By Tom Burnett CFA
As the U.S. stock markets grind upwards slowly after the recovery from the March 2020 lows, investors have become more sensitive to inflation and interest rates. Rising rates could halt the rise in the equity markets as investors devote more resources to alternative investments that offer higher income distributions. The Fed has certainly gone all out to stave off the negative economic impact of the Covid-19 outbreak and the measures installed to halt its spread. In late-May, the Federal Reserve Bank of New York released an 82-page report summarizing the “Open Market Operations of 2020” which disclosed important projections of future Fed activities. The Report suggests that the Fed’s balance sheet could grow to over $9 trillion by the end of 2022, up from $4.3 trillion in March 2020. The balance sheet is now $7.9 trillion according to the latest Fed press release. The current balance sheet total is now 34% of nominal GDP, the highest percentage since 2014. By the middle of next year, the figure could be 39% of GDP. The Report from the NY Fed Bank assumes that current policies will be extended well into 2022 when the asset purchase programs will be wound down.
Investors know that the Fed is currently purchasing $120 billion a month-$80 billion of Treasuries and $40 billion of agency mortgage securities as one of its most prominent tools for managing liquidity and easing the economic pressures following the Covid-19 pandemic. This program plus the pledge to maintain short term interest rates at the range of 0-0.25% are the two main tools the Fed is using to keep the economy growing and to move the unemployment rate down from post-Covid high levels. Most observers expect the Fed to maintain its policy on short-term rates at least until next year, but the focus on the asset-purchase timetable is generating conflicting views. When the Fed finally announces that it has begun to ‘taper’ its asset purchases, the markets may sell off sharply. The last Fed Open Market Committee report was issued on April 28, 2021, and the next scheduled meeting and press release are set for June 15-16. Some observers expect the Fed to slow its asset purchase program this year as liquidity and fiscal policies have dramatically improved the current economic picture. The Fed will at some point decide that the asset purchase program is no longer necessary and may lead to inflationary pressures which will need to be contained in 2022.
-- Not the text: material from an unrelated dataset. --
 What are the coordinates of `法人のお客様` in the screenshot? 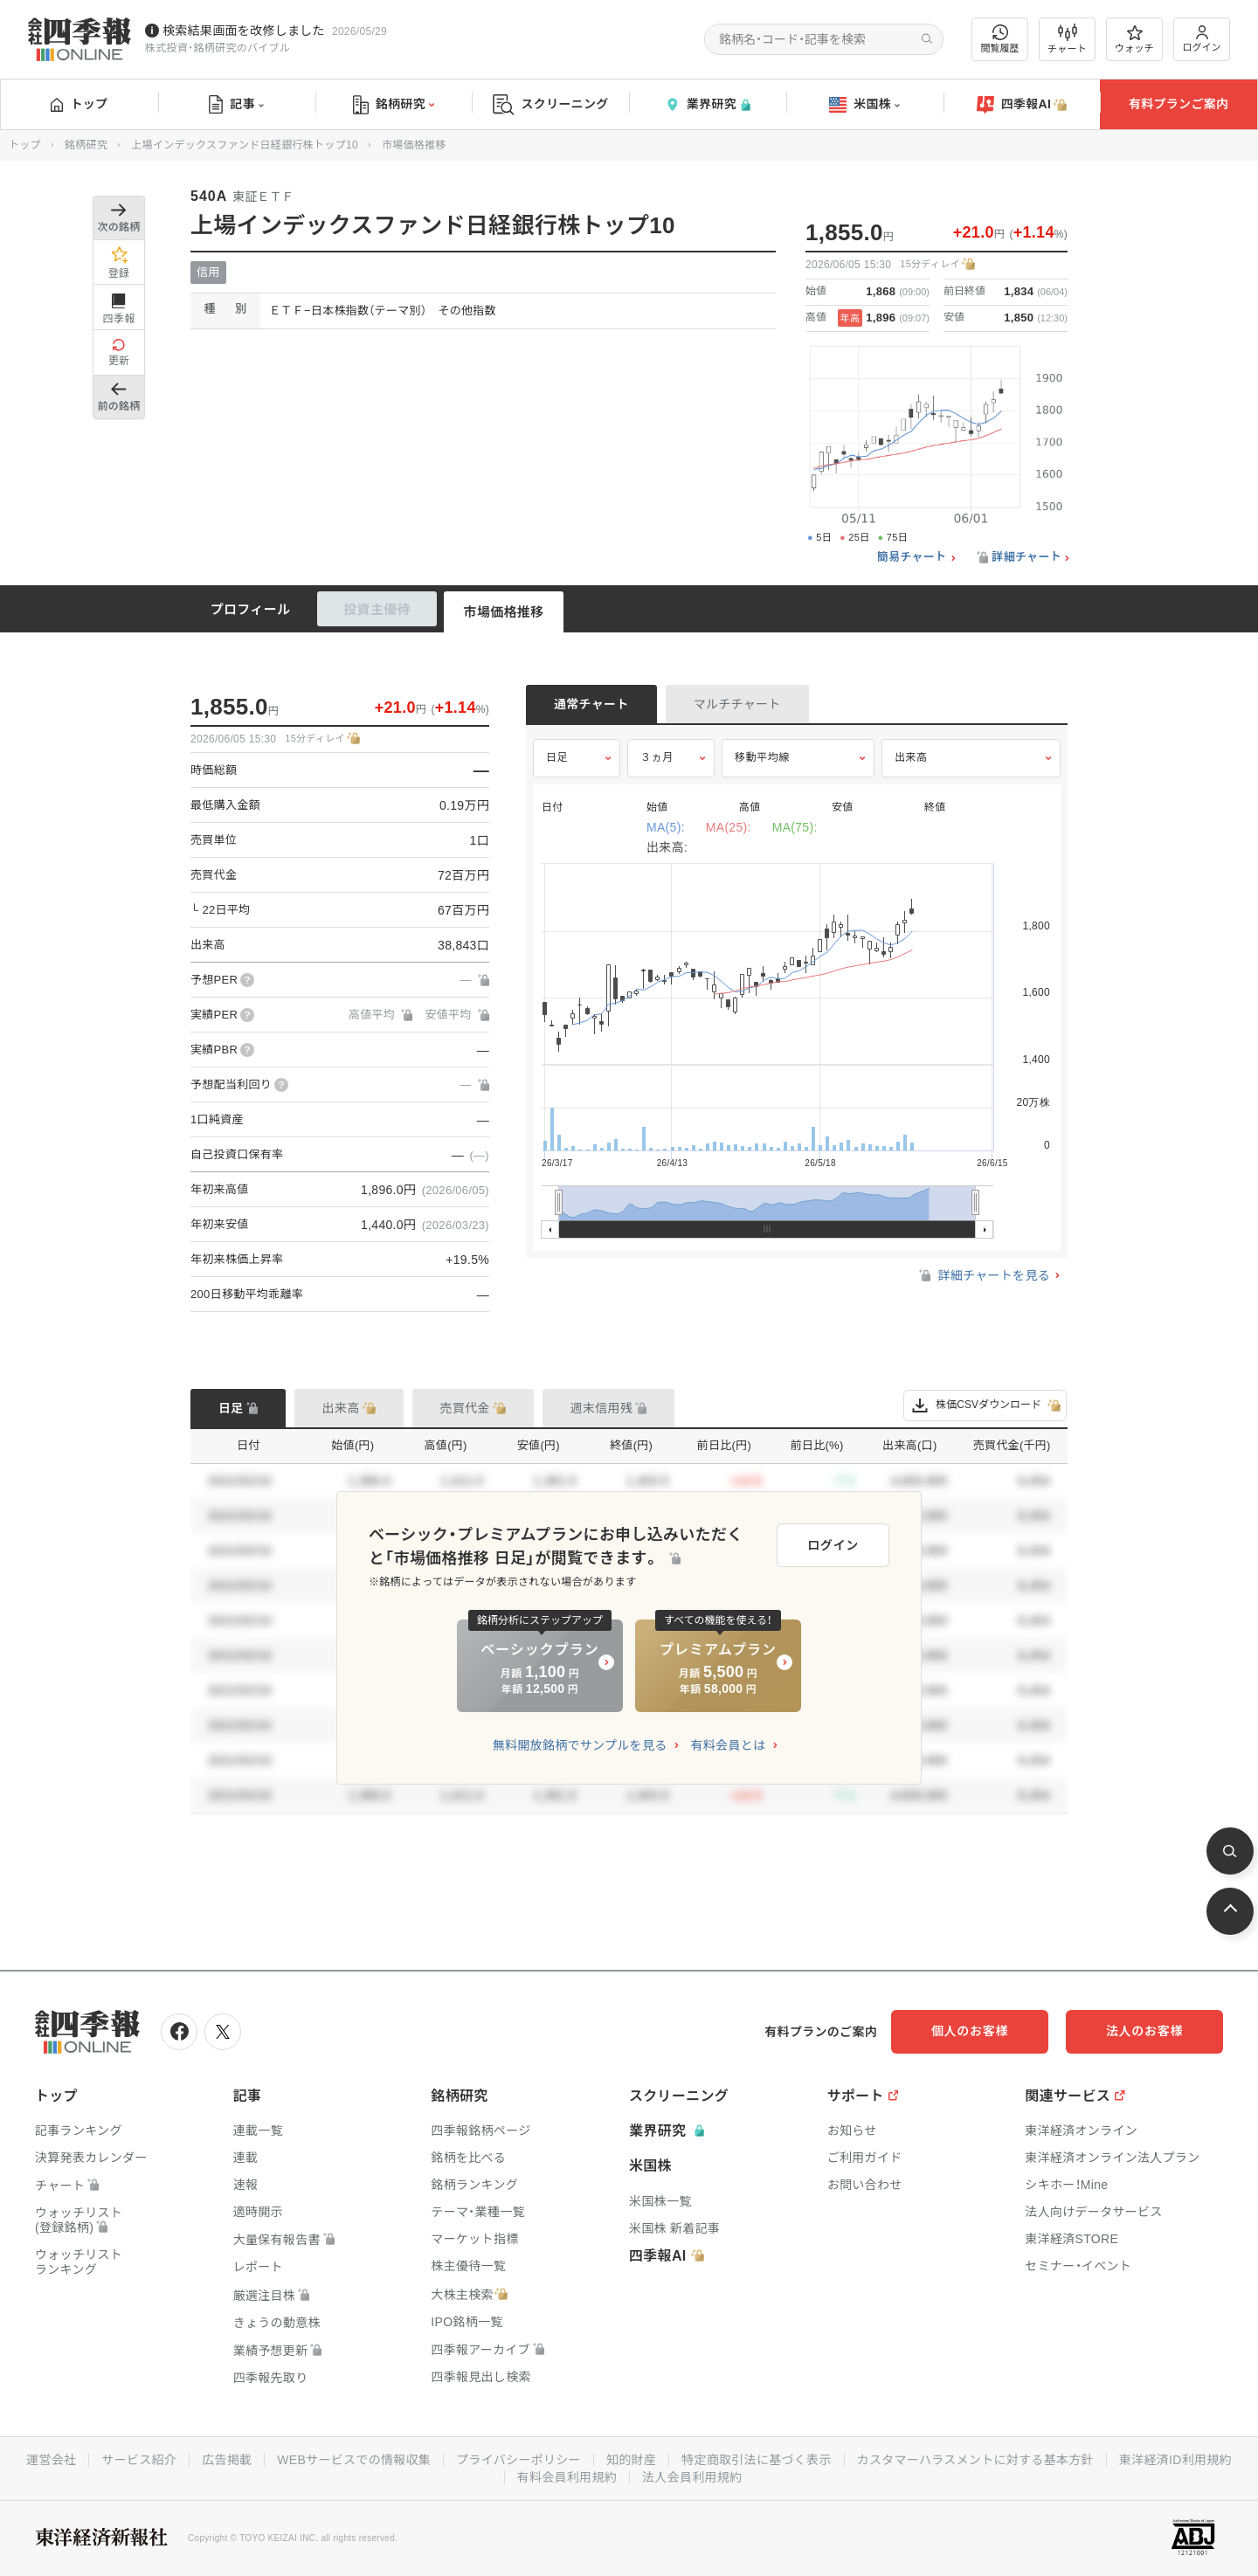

Investors forget to watch the Fed at their peril. For example, the last time the Fed consciously tightened its policies was in 2018 when the market, as measured by the Dow Jones Average, fell 3.6% after two good years in 2016 and 2017. The Fed corrected its negative course in early 2019 and the stock market rose by more than 25% that year. Seasoned investors learned long ago not to ‘fight the Fed’ but close observation of Fed policies is required to make sure the interpretation of those policies is correct.